Democrats on the Senate Judiciary Committee have reluctantly admitted they have no power to stop the Republican majority in that committee – and in the full-Senate – from conforming Judge Amy Coney Barrett to the US Supreme Court.
Republicans hold a 53 to 47 seat majority in the US Senate and technically have the votes to confirm Barrett. Democrats, in their frustration, have threatened to pack the High Court with Progressive nominees in retaliation should former Vice President Joe Biden and running mate Se. Kamala Harris (D-CA), win on November 3, 2020.
“There’s no procedural move that I’m aware of that allows the minority to slow this process down at all,” Sen.

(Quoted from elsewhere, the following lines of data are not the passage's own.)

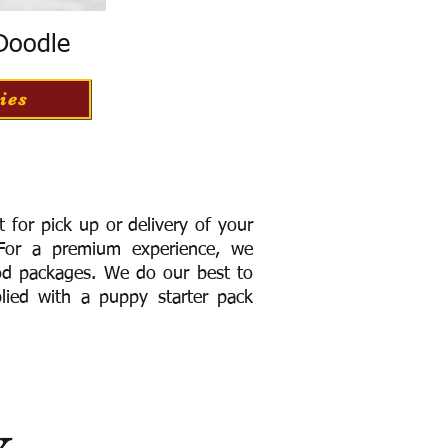
 Doodle
ies
for pick up or delivery of your
or a premium experience, we
ood packages. We do our best to
lied with a puppy starter pack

Chris Coons (D-DE), said. “And trust me, I’ve asked a lot.”
“That’s one of the things that I think the general public doesn’t quite appreciate is that as long as the [GOP] majority is willing to change the rules and is willing to insist on moving ahead when it is demonstrably unsafe, unwise and unprecedented to do so, there’s nothing the [Democrat] minority can do to stop them.”
Coons’ recollection of history can be rightly called into question.
There have been 29 Supreme Court vacancies during presidential election years throughout the history of the United States, with justices nominated in each of those cases.
Coons’ reference to changing the rules references the Senate Republicans’ refusal to hold confirmation hearings on Merrick Garland, then-President Obama’s nominee to the US Supreme Court to replace the late Justice Antonin Scalia.
In that instance, the presidency and the Senate majority were held by opposing parties, the Senate having flipped in the previous election from a Democrat majority to a Republican one. Then, the Republican Senate served as a check to the unilateralism the Obama administration held prior to the Republican majority.
In contrast, today, both the presidency and the Senate majority are held by the same party and the Senate’s action affirms the not the will of the President, but the intent of their constituencies.
Only two Republican Senators, Lisa Murkowski (R-AK), and Susan Collins (R-ME), have snarled at pushing through the Barrett nomination in the lead up to the 2020 General Election. Neither has indicated they would vote against Barrett in the end vote.
The US Constitution does not mandate any hiatus or waiting period for Supreme Court nominations in an election year. Conversely, the Constitution requires action to seat any vacancy. The sentiment to delay a nomination or a vote is purely political in nature.